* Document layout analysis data
※
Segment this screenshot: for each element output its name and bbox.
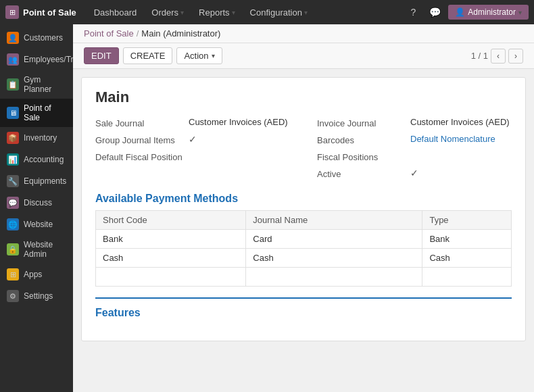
sidebar-item-apps[interactable]: ⊞ Apps	[0, 264, 73, 285]
pos-icon: 🖥	[7, 107, 19, 119]
invoice-journal-label: Invoice Journal	[317, 117, 405, 128]
sidebar-label-website-admin: Website Admin	[24, 240, 66, 259]
table-header-row: Short Code Journal Name Type	[96, 211, 512, 230]
accounting-icon: 📊	[7, 153, 19, 166]
discuss-icon: 💬	[7, 197, 19, 209]
active-check: ✓	[410, 168, 418, 178]
main-layout: 👤 Customers 👥 Employees/Trainer 📋 Gym Pl…	[0, 24, 534, 392]
sidebar-item-inventory[interactable]: 📦 Inventory	[0, 127, 73, 149]
breadcrumb: Point of Sale / Main (Administrator)	[73, 24, 534, 43]
edit-button[interactable]: EDIT	[84, 47, 119, 64]
cell-type-cash: Cash	[422, 249, 512, 268]
next-record-button[interactable]: ›	[508, 49, 523, 64]
sidebar: 👤 Customers 👥 Employees/Trainer 📋 Gym Pl…	[0, 24, 73, 392]
equipments-icon: 🔧	[7, 175, 19, 187]
col-type: Type	[422, 211, 512, 230]
sidebar-item-employees-trainer[interactable]: 👥 Employees/Trainer	[0, 49, 73, 70]
menu-item-dashboard[interactable]: Dashboard	[87, 3, 144, 22]
table-row-empty	[96, 268, 512, 287]
sidebar-label-employees: Employees/Trainer	[24, 55, 73, 64]
sidebar-item-discuss[interactable]: 💬 Discuss	[0, 192, 73, 214]
sidebar-label-customers: Customers	[24, 33, 63, 43]
barcodes-value[interactable]: Default Nomenclature	[410, 134, 495, 144]
sidebar-label-pos: Point of Sale	[24, 103, 66, 122]
cell-short-code-cash: Cash	[96, 249, 246, 268]
sidebar-item-point-of-sale[interactable]: 🖥 Point of Sale	[0, 99, 73, 127]
toolbar: EDIT CREATE Action ▾ 1 / 1 ‹ ›	[73, 43, 534, 69]
table-row[interactable]: Cash Cash Cash	[96, 249, 512, 268]
default-fiscal-label: Default Fiscal Position	[95, 151, 183, 162]
barcodes-label: Barcodes	[317, 134, 405, 145]
help-icon-button[interactable]: ?	[405, 4, 421, 20]
action-button[interactable]: Action ▾	[176, 47, 222, 64]
sale-journal-row: Sale Journal Customer Invoices (AED)	[95, 117, 290, 128]
action-dropdown[interactable]: Action ▾	[176, 47, 222, 64]
form-title: Main	[95, 89, 512, 106]
user-name: Administrator	[468, 7, 516, 17]
payment-methods-table: Short Code Journal Name Type Bank Card B…	[95, 210, 512, 287]
invoice-journal-value: Customer Invoices (AED)	[410, 117, 510, 127]
app-logo-icon: ⊞	[5, 5, 19, 19]
action-dropdown-arrow: ▾	[212, 52, 215, 59]
sidebar-item-website[interactable]: 🌐 Website	[0, 214, 73, 235]
website-admin-icon: 🔒	[7, 243, 19, 255]
sidebar-label-gym-planner: Gym Planner	[24, 75, 66, 94]
configuration-dropdown-arrow: ▾	[304, 9, 308, 16]
app-name: Point of Sale	[23, 7, 76, 18]
form-card: Main Sale Journal Customer Invoices (AED…	[81, 77, 526, 341]
sidebar-item-website-admin[interactable]: 🔒 Website Admin	[0, 235, 73, 264]
chat-icon-button[interactable]: 💬	[427, 4, 443, 20]
sidebar-item-accounting[interactable]: 📊 Accounting	[0, 149, 73, 170]
website-icon: 🌐	[7, 218, 19, 230]
toolbar-pagination: 1 / 1 ‹ ›	[471, 49, 523, 64]
employees-icon: 👥	[7, 53, 19, 66]
sidebar-item-settings[interactable]: ⚙ Settings	[0, 285, 73, 307]
apps-icon: ⊞	[7, 268, 19, 280]
top-menu: Dashboard Orders ▾ Reports ▾ Configurati…	[87, 3, 403, 22]
topnav-right-area: ? 💬 👤 Administrator ▾	[405, 4, 529, 20]
menu-item-configuration[interactable]: Configuration ▾	[243, 3, 314, 22]
fiscal-positions-label: Fiscal Positions	[317, 151, 405, 162]
table-row[interactable]: Bank Card Bank	[96, 230, 512, 249]
cell-journal-name-bank: Card	[246, 230, 422, 249]
content-area: Point of Sale / Main (Administrator) EDI…	[73, 24, 534, 392]
payment-methods-heading: Available Payment Methods	[95, 193, 512, 205]
sidebar-label-inventory: Inventory	[24, 133, 57, 143]
sidebar-label-apps: Apps	[24, 270, 42, 279]
sidebar-item-equipments[interactable]: 🔧 Equipments	[0, 170, 73, 192]
create-button[interactable]: CREATE	[123, 47, 173, 64]
prev-record-button[interactable]: ‹	[491, 49, 506, 64]
pagination-text: 1 / 1	[471, 51, 488, 61]
menu-item-reports[interactable]: Reports ▾	[192, 3, 242, 22]
group-journal-row: Group Journal Items ✓	[95, 134, 290, 145]
cell-short-code-bank: Bank	[96, 230, 246, 249]
default-fiscal-row: Default Fiscal Position	[95, 151, 290, 162]
sidebar-label-equipments: Equipments	[24, 176, 66, 186]
sale-journal-label: Sale Journal	[95, 117, 183, 128]
settings-icon: ⚙	[7, 290, 19, 302]
active-row: Active ✓	[317, 168, 512, 179]
app-logo[interactable]: ⊞ Point of Sale	[5, 5, 76, 19]
group-journal-check: ✓	[189, 134, 197, 145]
orders-dropdown-arrow: ▾	[180, 9, 184, 16]
fiscal-positions-row: Fiscal Positions	[317, 151, 512, 162]
breadcrumb-parent-link[interactable]: Point of Sale	[84, 28, 134, 39]
menu-item-orders[interactable]: Orders ▾	[145, 3, 191, 22]
sidebar-item-gym-planner[interactable]: 📋 Gym Planner	[0, 70, 73, 99]
user-menu-button[interactable]: 👤 Administrator ▾	[448, 5, 529, 20]
sidebar-label-website: Website	[24, 220, 53, 229]
breadcrumb-separator: /	[137, 28, 139, 39]
user-dropdown-arrow: ▾	[518, 9, 522, 16]
form-section: Sale Journal Customer Invoices (AED) Gro…	[95, 117, 512, 185]
inventory-icon: 📦	[7, 132, 19, 144]
gym-planner-icon: 📋	[7, 78, 19, 91]
barcodes-row: Barcodes Default Nomenclature	[317, 134, 512, 145]
active-label: Active	[317, 168, 405, 179]
invoice-journal-row: Invoice Journal Customer Invoices (AED)	[317, 117, 512, 128]
sidebar-item-customers[interactable]: 👤 Customers	[0, 27, 73, 49]
user-icon: 👤	[455, 7, 465, 17]
col-journal-name: Journal Name	[246, 211, 422, 230]
cell-journal-name-cash: Cash	[246, 249, 422, 268]
customers-icon: 👤	[7, 32, 19, 44]
form-col-right: Invoice Journal Customer Invoices (AED) …	[317, 117, 512, 185]
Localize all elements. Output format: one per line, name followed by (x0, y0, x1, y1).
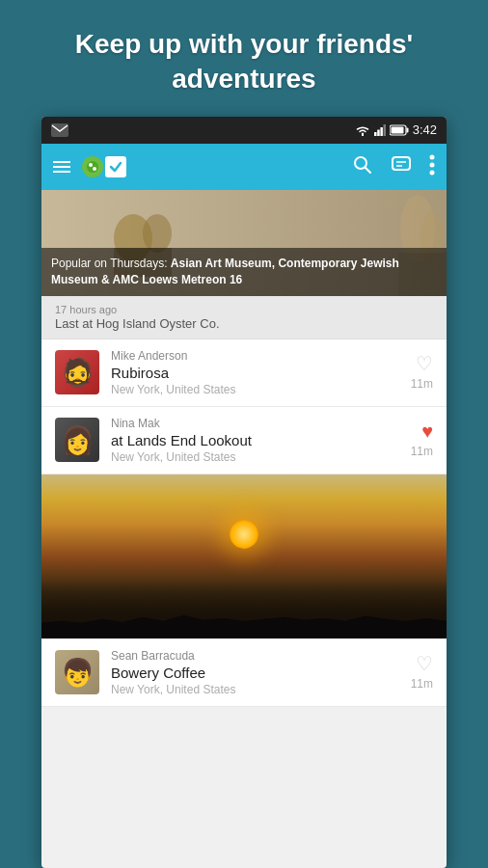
※
* TASK REQUIREMENTS
Quote the records above in full, dropping each picture.

* WRITTEN ANSWER
Segment this screenshot: for each element output its name and bbox.
sidebar-item-apps[interactable]: ⊞ Apps	[0, 264, 73, 285]
pos-icon: 🖥	[7, 107, 19, 119]
invoice-journal-label: Invoice Journal	[317, 117, 405, 128]
sidebar-label-website-admin: Website Admin	[24, 240, 66, 259]
table-header-row: Short Code Journal Name Type	[96, 211, 512, 230]
accounting-icon: 📊	[7, 153, 19, 166]
discuss-icon: 💬	[7, 197, 19, 209]
active-check: ✓	[410, 168, 418, 178]
main-layout: 👤 Customers 👥 Employees/Trainer 📋 Gym Pl…	[0, 24, 534, 392]
sidebar-item-inventory[interactable]: 📦 Inventory	[0, 127, 73, 149]
breadcrumb: Point of Sale / Main (Administrator)	[73, 24, 534, 43]
edit-button[interactable]: EDIT	[84, 47, 119, 64]
cell-type-cash: Cash	[422, 249, 512, 268]
next-record-button[interactable]: ›	[508, 49, 523, 64]
sidebar: 👤 Customers 👥 Employees/Trainer 📋 Gym Pl…	[0, 24, 73, 392]
equipments-icon: 🔧	[7, 175, 19, 187]
col-type: Type	[422, 211, 512, 230]
sidebar-item-employees-trainer[interactable]: 👥 Employees/Trainer	[0, 49, 73, 70]
menu-item-dashboard[interactable]: Dashboard	[87, 3, 144, 22]
table-row-empty	[96, 268, 512, 287]
sidebar-label-employees: Employees/Trainer	[24, 55, 73, 64]
sidebar-item-discuss[interactable]: 💬 Discuss	[0, 192, 73, 214]
sidebar-label-customers: Customers	[24, 33, 63, 43]
barcodes-value[interactable]: Default Nomenclature	[410, 134, 495, 144]
sidebar-label-pos: Point of Sale	[24, 103, 66, 122]
cell-short-code-cash: Cash	[96, 249, 246, 268]
sidebar-item-point-of-sale[interactable]: 🖥 Point of Sale	[0, 99, 73, 127]
toolbar: EDIT CREATE Action ▾ 1 / 1 ‹ ›	[73, 43, 534, 69]
table-row[interactable]: Cash Cash Cash	[96, 249, 512, 268]
default-fiscal-label: Default Fiscal Position	[95, 151, 183, 162]
barcodes-label: Barcodes	[317, 134, 405, 145]
help-icon-button[interactable]: ?	[405, 4, 421, 20]
action-button[interactable]: Action ▾	[176, 47, 222, 64]
sale-journal-row: Sale Journal Customer Invoices (AED)	[95, 117, 290, 128]
action-dropdown[interactable]: Action ▾	[176, 47, 222, 64]
form-title: Main	[95, 89, 512, 106]
user-name: Administrator	[468, 7, 516, 17]
payment-methods-table: Short Code Journal Name Type Bank Card B…	[95, 210, 512, 287]
invoice-journal-value: Customer Invoices (AED)	[410, 117, 510, 127]
app-logo-icon: ⊞	[5, 5, 19, 19]
action-dropdown-arrow: ▾	[212, 52, 215, 59]
sidebar-item-website[interactable]: 🌐 Website	[0, 214, 73, 235]
website-admin-icon: 🔒	[7, 243, 19, 255]
sidebar-label-gym-planner: Gym Planner	[24, 75, 66, 94]
configuration-dropdown-arrow: ▾	[304, 9, 308, 16]
app-name: Point of Sale	[23, 7, 76, 18]
form-card: Main Sale Journal Customer Invoices (AED…	[81, 77, 526, 341]
sidebar-item-website-admin[interactable]: 🔒 Website Admin	[0, 235, 73, 264]
chat-icon-button[interactable]: 💬	[427, 4, 443, 20]
sidebar-item-accounting[interactable]: 📊 Accounting	[0, 149, 73, 170]
website-icon: 🌐	[7, 218, 19, 230]
toolbar-pagination: 1 / 1 ‹ ›	[471, 49, 523, 64]
employees-icon: 👥	[7, 53, 19, 66]
sidebar-item-settings[interactable]: ⚙ Settings	[0, 285, 73, 307]
apps-icon: ⊞	[7, 268, 19, 280]
top-menu: Dashboard Orders ▾ Reports ▾ Configurati…	[87, 3, 403, 22]
topnav-right-area: ? 💬 👤 Administrator ▾	[405, 4, 529, 20]
menu-item-configuration[interactable]: Configuration ▾	[243, 3, 314, 22]
fiscal-positions-label: Fiscal Positions	[317, 151, 405, 162]
table-row[interactable]: Bank Card Bank	[96, 230, 512, 249]
cell-journal-name-bank: Card	[246, 230, 422, 249]
content-area: Point of Sale / Main (Administrator) EDI…	[73, 24, 534, 392]
payment-methods-heading: Available Payment Methods	[95, 193, 512, 205]
sidebar-label-inventory: Inventory	[24, 133, 57, 143]
sidebar-label-apps: Apps	[24, 270, 42, 279]
sidebar-item-equipments[interactable]: 🔧 Equipments	[0, 170, 73, 192]
create-button[interactable]: CREATE	[123, 47, 173, 64]
prev-record-button[interactable]: ‹	[491, 49, 506, 64]
pagination-text: 1 / 1	[471, 51, 488, 61]
menu-item-reports[interactable]: Reports ▾	[192, 3, 242, 22]
group-journal-row: Group Journal Items ✓	[95, 134, 290, 145]
cell-short-code-bank: Bank	[96, 230, 246, 249]
default-fiscal-row: Default Fiscal Position	[95, 151, 290, 162]
sidebar-label-equipments: Equipments	[24, 176, 66, 186]
sale-journal-label: Sale Journal	[95, 117, 183, 128]
settings-icon: ⚙	[7, 290, 19, 302]
active-row: Active ✓	[317, 168, 512, 179]
app-logo[interactable]: ⊞ Point of Sale	[5, 5, 76, 19]
group-journal-check: ✓	[189, 134, 197, 145]
orders-dropdown-arrow: ▾	[180, 9, 184, 16]
fiscal-positions-row: Fiscal Positions	[317, 151, 512, 162]
breadcrumb-parent-link[interactable]: Point of Sale	[84, 28, 134, 39]
menu-item-orders[interactable]: Orders ▾	[145, 3, 191, 22]
sidebar-item-gym-planner[interactable]: 📋 Gym Planner	[0, 70, 73, 99]
user-menu-button[interactable]: 👤 Administrator ▾	[448, 5, 529, 20]
sidebar-label-website: Website	[24, 220, 53, 229]
breadcrumb-separator: /	[137, 28, 139, 39]
user-dropdown-arrow: ▾	[518, 9, 522, 16]
form-section: Sale Journal Customer Invoices (AED) Gro…	[95, 117, 512, 185]
inventory-icon: 📦	[7, 132, 19, 144]
gym-planner-icon: 📋	[7, 78, 19, 91]
barcodes-row: Barcodes Default Nomenclature	[317, 134, 512, 145]
active-label: Active	[317, 168, 405, 179]
invoice-journal-row: Invoice Journal Customer Invoices (AED)	[317, 117, 512, 128]
sidebar-item-customers[interactable]: 👤 Customers	[0, 27, 73, 49]
user-icon: 👤	[455, 7, 465, 17]
col-journal-name: Journal Name	[246, 211, 422, 230]
cell-journal-name-cash: Cash	[246, 249, 422, 268]
customers-icon: 👤	[7, 32, 19, 44]
form-col-right: Invoice Journal Customer Invoices (AED) …	[317, 117, 512, 185]
Localize all elements. Output format: one per line, name followed by (x0, y0, x1, y1).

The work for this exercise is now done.